▸ **THE PROBLEM**:
Set down, character for character, everything in the records below from the line holding "anyone under roughly" down to the line holding "872 S. Milwaukee Ave.", and no other line.

▸ **DATA TO USE**:
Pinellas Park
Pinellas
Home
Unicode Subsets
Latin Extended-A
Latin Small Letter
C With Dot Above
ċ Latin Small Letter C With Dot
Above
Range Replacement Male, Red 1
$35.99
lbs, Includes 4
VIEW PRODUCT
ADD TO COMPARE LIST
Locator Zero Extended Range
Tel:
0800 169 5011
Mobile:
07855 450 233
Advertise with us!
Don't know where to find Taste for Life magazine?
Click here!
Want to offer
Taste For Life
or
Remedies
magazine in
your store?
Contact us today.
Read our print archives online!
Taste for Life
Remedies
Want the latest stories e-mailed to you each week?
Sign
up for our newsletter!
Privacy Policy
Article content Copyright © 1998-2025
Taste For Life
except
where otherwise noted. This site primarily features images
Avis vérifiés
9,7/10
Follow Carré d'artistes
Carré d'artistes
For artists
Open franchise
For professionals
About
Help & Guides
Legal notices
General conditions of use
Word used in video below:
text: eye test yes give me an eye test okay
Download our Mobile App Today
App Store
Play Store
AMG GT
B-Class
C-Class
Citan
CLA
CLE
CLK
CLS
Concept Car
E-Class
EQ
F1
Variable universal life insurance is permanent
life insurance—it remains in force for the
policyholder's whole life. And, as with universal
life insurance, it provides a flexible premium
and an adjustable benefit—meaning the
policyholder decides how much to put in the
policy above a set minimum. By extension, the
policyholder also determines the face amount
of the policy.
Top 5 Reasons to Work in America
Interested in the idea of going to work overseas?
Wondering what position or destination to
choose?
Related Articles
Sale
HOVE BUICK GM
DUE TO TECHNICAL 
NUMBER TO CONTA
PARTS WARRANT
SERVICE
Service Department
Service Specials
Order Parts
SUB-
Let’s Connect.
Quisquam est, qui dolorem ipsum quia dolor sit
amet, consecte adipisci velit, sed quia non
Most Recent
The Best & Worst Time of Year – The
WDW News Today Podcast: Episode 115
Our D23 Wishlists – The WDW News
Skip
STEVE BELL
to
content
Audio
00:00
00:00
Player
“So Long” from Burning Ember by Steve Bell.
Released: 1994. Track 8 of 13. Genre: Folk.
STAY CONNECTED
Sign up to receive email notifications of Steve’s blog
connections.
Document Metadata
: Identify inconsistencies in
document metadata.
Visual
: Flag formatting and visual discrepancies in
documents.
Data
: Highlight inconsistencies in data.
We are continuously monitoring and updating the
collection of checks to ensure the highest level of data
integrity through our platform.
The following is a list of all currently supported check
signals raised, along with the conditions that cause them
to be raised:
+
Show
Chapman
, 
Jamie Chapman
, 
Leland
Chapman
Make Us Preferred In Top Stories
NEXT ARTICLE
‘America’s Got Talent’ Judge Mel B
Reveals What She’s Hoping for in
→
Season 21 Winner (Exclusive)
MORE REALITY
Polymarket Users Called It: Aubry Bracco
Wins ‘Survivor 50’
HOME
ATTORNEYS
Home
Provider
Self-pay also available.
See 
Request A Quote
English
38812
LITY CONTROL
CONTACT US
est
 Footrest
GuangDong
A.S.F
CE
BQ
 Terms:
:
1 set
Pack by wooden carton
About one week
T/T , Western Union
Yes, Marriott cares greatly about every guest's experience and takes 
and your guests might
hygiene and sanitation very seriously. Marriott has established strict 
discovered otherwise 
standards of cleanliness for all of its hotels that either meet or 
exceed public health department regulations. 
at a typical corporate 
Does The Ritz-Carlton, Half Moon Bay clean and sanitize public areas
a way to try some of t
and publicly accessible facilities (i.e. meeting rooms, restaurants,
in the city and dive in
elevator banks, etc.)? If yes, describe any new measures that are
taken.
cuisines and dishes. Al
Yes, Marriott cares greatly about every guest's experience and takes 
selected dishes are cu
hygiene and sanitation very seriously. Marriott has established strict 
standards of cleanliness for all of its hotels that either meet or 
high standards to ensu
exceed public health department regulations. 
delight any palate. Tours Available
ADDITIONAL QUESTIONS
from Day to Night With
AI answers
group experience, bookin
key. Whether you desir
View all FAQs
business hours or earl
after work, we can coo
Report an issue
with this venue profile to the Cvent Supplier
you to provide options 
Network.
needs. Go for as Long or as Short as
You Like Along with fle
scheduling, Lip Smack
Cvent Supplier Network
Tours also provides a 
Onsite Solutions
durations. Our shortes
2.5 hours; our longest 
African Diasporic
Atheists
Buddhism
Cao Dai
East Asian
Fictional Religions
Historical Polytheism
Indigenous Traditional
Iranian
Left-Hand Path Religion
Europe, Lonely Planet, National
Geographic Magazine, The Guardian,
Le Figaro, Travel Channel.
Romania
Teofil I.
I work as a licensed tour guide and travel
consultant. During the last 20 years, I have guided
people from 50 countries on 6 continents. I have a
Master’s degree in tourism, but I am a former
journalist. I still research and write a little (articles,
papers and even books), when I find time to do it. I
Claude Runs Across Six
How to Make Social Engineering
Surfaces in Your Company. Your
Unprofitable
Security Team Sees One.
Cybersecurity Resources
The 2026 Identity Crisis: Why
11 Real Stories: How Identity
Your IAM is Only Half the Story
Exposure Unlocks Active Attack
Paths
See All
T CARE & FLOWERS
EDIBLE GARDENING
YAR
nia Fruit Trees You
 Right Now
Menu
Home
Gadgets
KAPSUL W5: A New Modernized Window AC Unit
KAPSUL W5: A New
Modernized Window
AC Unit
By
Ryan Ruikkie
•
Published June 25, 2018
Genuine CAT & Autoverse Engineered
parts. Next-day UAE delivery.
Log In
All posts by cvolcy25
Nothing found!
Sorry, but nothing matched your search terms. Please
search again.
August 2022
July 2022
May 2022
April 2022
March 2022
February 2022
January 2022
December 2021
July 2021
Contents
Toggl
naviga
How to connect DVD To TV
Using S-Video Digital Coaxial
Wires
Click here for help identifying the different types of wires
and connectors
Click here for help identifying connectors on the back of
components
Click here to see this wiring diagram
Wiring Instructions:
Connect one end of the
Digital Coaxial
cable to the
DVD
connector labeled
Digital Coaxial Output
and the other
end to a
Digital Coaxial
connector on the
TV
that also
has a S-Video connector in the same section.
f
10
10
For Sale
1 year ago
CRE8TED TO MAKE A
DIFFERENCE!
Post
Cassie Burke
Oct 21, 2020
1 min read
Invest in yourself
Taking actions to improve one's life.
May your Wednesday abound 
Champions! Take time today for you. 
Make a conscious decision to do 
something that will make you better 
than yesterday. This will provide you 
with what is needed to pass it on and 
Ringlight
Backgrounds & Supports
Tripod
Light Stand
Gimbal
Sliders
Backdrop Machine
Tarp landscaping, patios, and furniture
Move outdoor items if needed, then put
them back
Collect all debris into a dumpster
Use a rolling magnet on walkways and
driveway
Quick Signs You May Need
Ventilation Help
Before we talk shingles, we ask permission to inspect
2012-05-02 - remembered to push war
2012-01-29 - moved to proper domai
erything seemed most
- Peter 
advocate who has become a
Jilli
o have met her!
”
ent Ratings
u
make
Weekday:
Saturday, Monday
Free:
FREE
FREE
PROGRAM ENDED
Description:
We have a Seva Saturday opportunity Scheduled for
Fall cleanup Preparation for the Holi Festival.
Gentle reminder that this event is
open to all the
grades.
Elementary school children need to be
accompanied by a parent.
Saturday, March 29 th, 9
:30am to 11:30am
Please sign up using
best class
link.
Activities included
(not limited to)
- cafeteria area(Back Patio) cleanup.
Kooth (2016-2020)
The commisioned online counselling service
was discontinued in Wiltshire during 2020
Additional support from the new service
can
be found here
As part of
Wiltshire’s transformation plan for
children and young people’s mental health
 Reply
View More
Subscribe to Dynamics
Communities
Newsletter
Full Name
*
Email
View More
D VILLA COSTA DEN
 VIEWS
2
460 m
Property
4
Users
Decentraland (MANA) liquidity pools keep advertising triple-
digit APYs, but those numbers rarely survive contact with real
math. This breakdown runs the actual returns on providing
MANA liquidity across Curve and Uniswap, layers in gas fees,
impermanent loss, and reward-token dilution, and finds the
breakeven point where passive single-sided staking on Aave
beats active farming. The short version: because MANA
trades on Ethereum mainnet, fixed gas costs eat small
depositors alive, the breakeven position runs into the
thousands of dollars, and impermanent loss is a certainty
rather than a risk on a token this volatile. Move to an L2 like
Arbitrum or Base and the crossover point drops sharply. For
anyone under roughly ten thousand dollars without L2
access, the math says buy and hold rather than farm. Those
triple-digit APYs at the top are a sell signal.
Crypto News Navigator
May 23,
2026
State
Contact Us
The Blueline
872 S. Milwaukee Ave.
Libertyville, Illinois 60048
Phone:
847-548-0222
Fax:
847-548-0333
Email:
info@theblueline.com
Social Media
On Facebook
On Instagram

▸ **OUTPUT FOR THIS TASK**:
anyone under roughly ten thousand dollars without L2
access, the math says buy and hold rather than farm. Those
triple-digit APYs at the top are a sell signal.
Crypto News Navigator
May 23,
2026
State
Contact Us
The Blueline
872 S. Milwaukee Ave.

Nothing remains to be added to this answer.